The U.S. is in the midst of a motorsports "craze" that is unlike any that we've ever known. The names of Jeff Gordon, Terry Labonte and Dale Earnhardt, Jr. are almost as well recognized as those of American baseball and football stars.

And to a much lesser degree, Juan Montoya, Michael Andretti and Jimmy Vasser have a certain amount of notoriety for being star-quality drivers in American open-wheel racing at the Indy 500 and the Long Beach Grand Prix, events sanctioned by the Championship Auto Racing Teams (CART).

Other national motorsports such as professional sports car endurance racing and off-road desert races are occasionally seen on television, but they're usually viewed at odd hours and on cable stations by dyed-in-the-wool enthusiasts.

The reason for this diminishing level of TV coverage is obvious: auto racing is entertainment and the purpose behind corporate race sponsorship is to get viewers and spectators to go out on Monday and buy the products that are being promoted on Sunday.

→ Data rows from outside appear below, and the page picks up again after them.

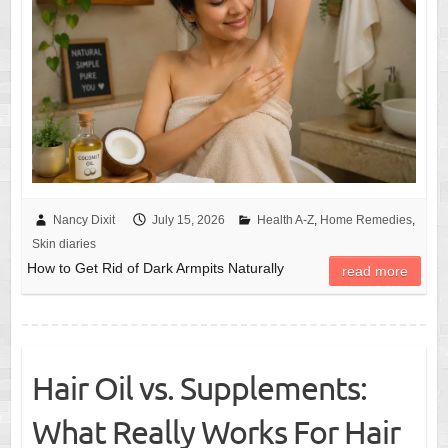
Nancy Dixit
July 15, 2026
Health A-Z
,
Home Remedies
,
Skin diaries
How to Get Rid of Dark Armpits Naturally
read more
Hair Oil vs. Supplements:
What Really Works For Hair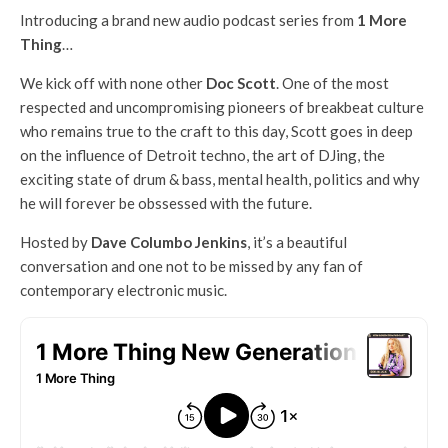
Introducing a brand new audio podcast series from
1 More
Thing
…
We kick off with none other
Doc Scott
. One of the most
respected and uncompromising pioneers of breakbeat culture
who remains true to the craft to this day, Scott goes in deep
on the influence of Detroit techno, the art of DJing, the
exciting state of drum & bass, mental health, politics and why
he will forever be obssessed with the future.
Hosted by
Dave Columbo Jenkins
, it’s a beautiful
conversation and one not to be missed by any fan of
contemporary electronic music.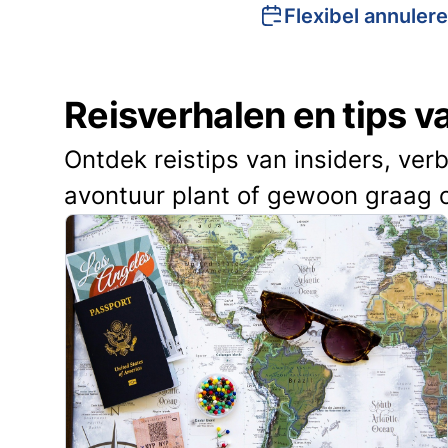
Flexibel annuler
Reisverhalen en tips 
Ontdek reistips van insiders, ver
avontuur plant of gewoon graag 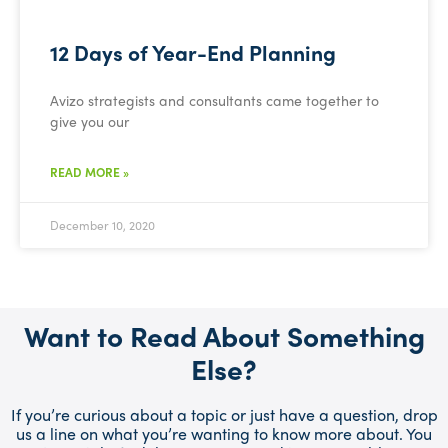
12 Days of Year-End Planning
Avizo strategists and consultants came together to
give you our
READ MORE »
December 10, 2020
Want to Read About Something
Else?
If you’re curious about a topic or just have a question, drop
us a line on what you’re wanting to know more about. You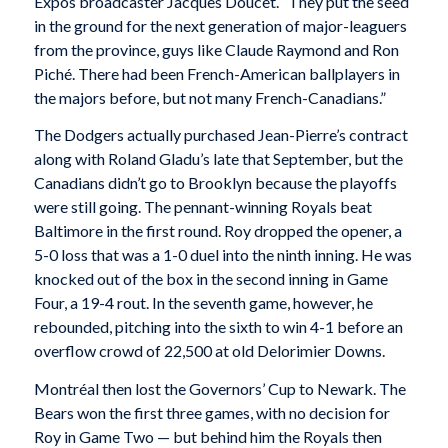
Expos broadcaster Jacques Doucet. “They put the seed
in the ground for the next generation of major-leaguers
from the province, guys like Claude Raymond and Ron
Piché. There had been French-American ballplayers in
the majors before, but not many French-Canadians.”
The Dodgers actually purchased Jean-Pierre’s contract
along with Roland Gladu’s late that September, but the
Canadians didn’t go to Brooklyn because the playoffs
were still going. The pennant-winning Royals beat
Baltimore in the first round. Roy dropped the opener, a
5-0 loss that was a 1-0 duel into the ninth inning. He was
knocked out of the box in the second inning in Game
Four, a 19-4 rout. In the seventh game, however, he
rebounded, pitching into the sixth to win 4-1 before an
overflow crowd of 22,500 at old Delorimier Downs.
Montréal then lost the Governors’ Cup to Newark. The
Bears won the first three games, with no decision for
Roy in Game Two — but behind him the Royals then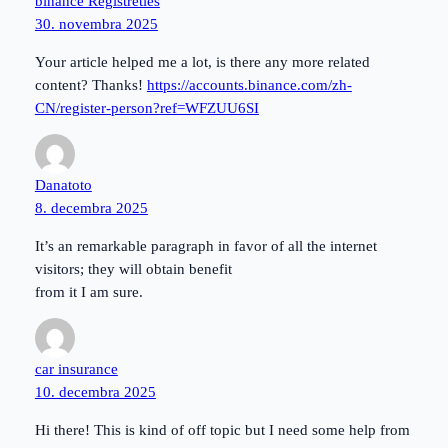
binance Registrēties
30. novembra 2025
Your article helped me a lot, is there any more related
content? Thanks!
https://accounts.binance.com/zh-
CN/register-person?ref=WFZUU6SI
Danatoto
8. decembra 2025
It’s an remarkable paragraph in favor of all the internet
visitors; they will obtain benefit
from it I am sure.
car insurance
10. decembra 2025
Hi there! This is kind of off topic but I need some help from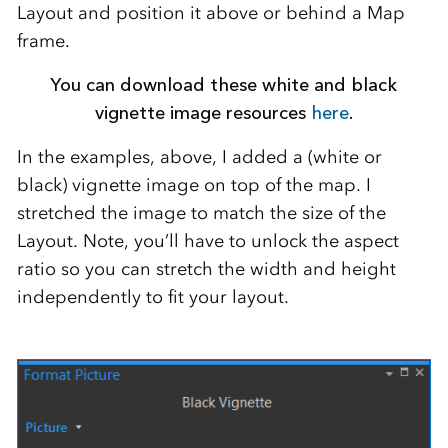
Layout and position it above or behind a Map
frame.
You can download these white and black
vignette image resources
here
.
In the examples, above, I added a (white or
black) vignette image on top of the map. I
stretched the image to match the size of the
Layout. Note, you’ll have to unlock the aspect
ratio so you can stretch the width and height
independently to fit your layout.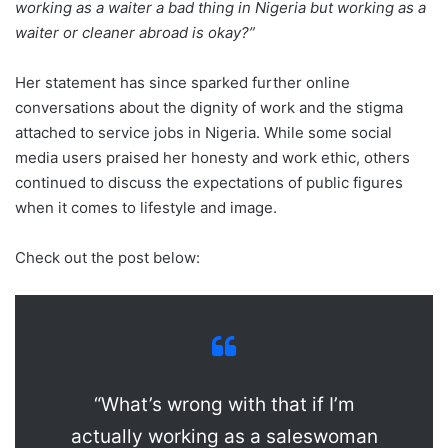
working as a waiter a bad thing in Nigeria but working as a
waiter or cleaner abroad is okay?”
Her statement has since sparked further online
conversations about the dignity of work and the stigma
attached to service jobs in Nigeria. While some social
media users praised her honesty and work ethic, others
continued to discuss the expectations of public figures
when it comes to lifestyle and image.
Check out the post below:
“What’s wrong with that if I’m
actually working as a saleswoman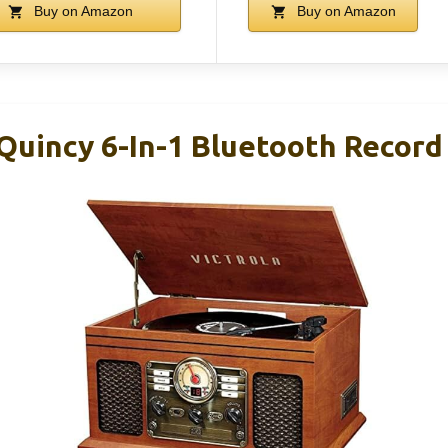
Buy on Amazon
Buy on Amazon
Quincy 6-In-1 Bluetooth Record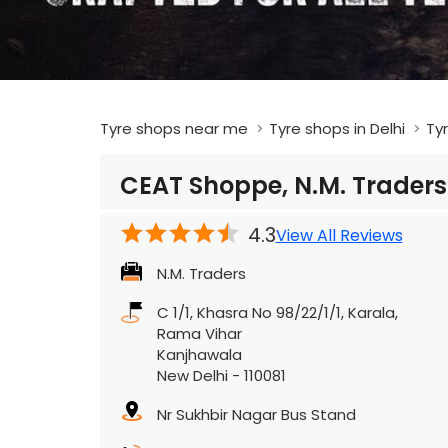
Tyre shops near me
Tyre shops in Delhi
Tyr
CEAT Shoppe, N.M. Traders
4.3
View All Reviews
N.M. Traders
C 1/1, Khasra No 98/22/1/1, Karala,
Rama Vihar
Kanjhawala
New Delhi
-
110081
Nr Sukhbir Nagar Bus Stand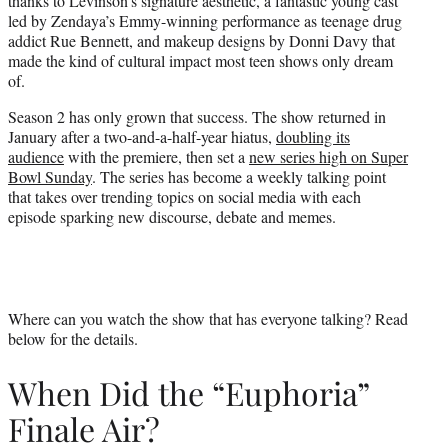
thanks to Levinson’s signature aesthetic, a fantastic young cast
led by Zendaya’s Emmy-winning performance as teenage drug
addict Rue Bennett, and makeup designs by Donni Davy that
made the kind of cultural impact most teen shows only dream
of.
Season 2 has only grown that success. The show returned in
January after a two-and-a-half-year hiatus,
doubling its
audience
with the premiere, then set a
new series high on Super
Bowl Sunday
. The series has become a weekly talking point
that takes over trending topics on social media with each
episode sparking new discourse, debate and memes.
Where can you watch the show that has everyone talking? Read
below for the details.
When Did the “Euphoria”
Finale Air?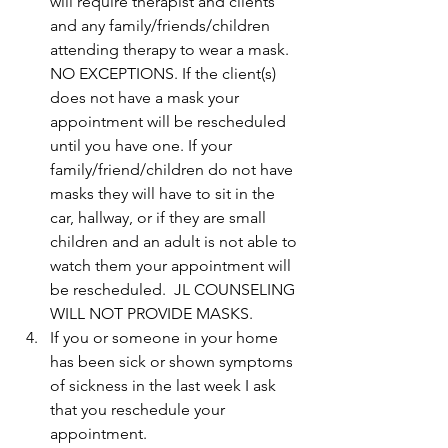
will require therapist and clients 
and any family/friends/children 
attending therapy to wear a mask. 
NO EXCEPTIONS. If the client(s) 
does not have a mask your 
appointment will be rescheduled 
until you have one. If your 
family/friend/children do not have 
masks they will have to sit in the 
car, hallway, or if they are small 
children and an adult is not able to 
watch them your appointment will 
be rescheduled.  JL COUNSELING 
WILL NOT PROVIDE MASKS.
If you or someone in your home 
has been sick or shown symptoms 
of sickness in the last week I ask 
that you reschedule your 
appointment. 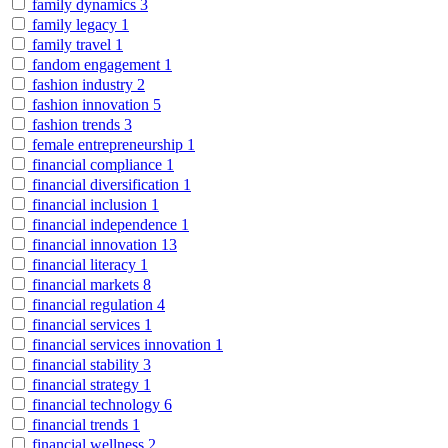
family dynamics
3
family legacy
1
family travel
1
fandom engagement
1
fashion industry
2
fashion innovation
5
fashion trends
3
female entrepreneurship
1
financial compliance
1
financial diversification
1
financial inclusion
1
financial independence
1
financial innovation
13
financial literacy
1
financial markets
8
financial regulation
4
financial services
1
financial services innovation
1
financial stability
3
financial strategy
1
financial technology
6
financial trends
1
financial wellness
2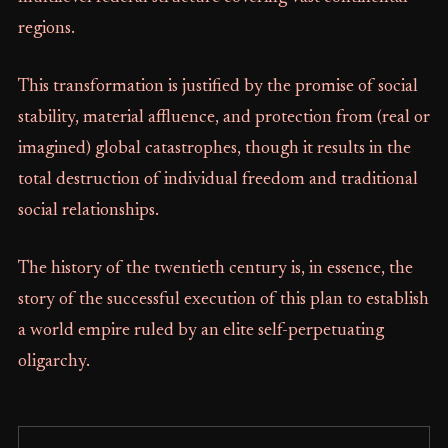
regions.
This transformation is justified by the promise of social
stability, material affluence, and protection from (real or
imagined) global catastrophes, though it results in the
total destruction of individual freedom and traditional
social relationships.
The history of the twentieth century is, in essence, the
story of the successful execution of this plan to establish
a world empire ruled by an elite self-perpetuating
oligarchy.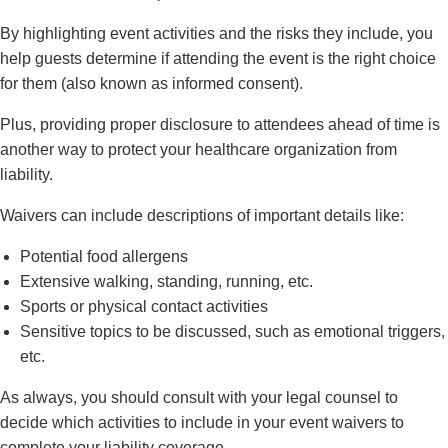
By highlighting event activities and the risks they include, you
help guests determine if attending the event is the right choice
for them (also known as informed consent).
Plus, providing proper disclosure to attendees ahead of time is
another way to protect your healthcare organization from
liability.
Waivers can include descriptions of important details like:
Potential food allergens
Extensive walking, standing, running, etc.
Sports or physical contact activities
Sensitive topics to be discussed, such as emotional triggers,
etc.
As always, you should consult with your legal counsel to
decide which activities to include in your event waivers to
complete your liability coverage.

And that's why the relatively large sponsorship investment by Hyundai Motor America in a full-fledged, highly modified Hyundai Tiburon professional rally car seems such a gamble. For several years, Hyundai has engaged the services of Libra Racing to construct a world-class professional-level rally racer to contest the Sports Car Club of America (SCCA) ProRally back-road high-speed rally program. ProRally is ostensibly a semi-pro series that's made up for the most part of amateur drivers in more-or-less standard production cars.

The SCCA ProRally series is patterned after the wildly popular World Rally Championship that's as closely followed in most countries around the rest of the world as NASCAR Winston Cup races are here. The factory- owned and fielded cars are almost as technically sophisticated as Formula One cars and their drivers are highly-paid professionals who compete somewhere almost every week.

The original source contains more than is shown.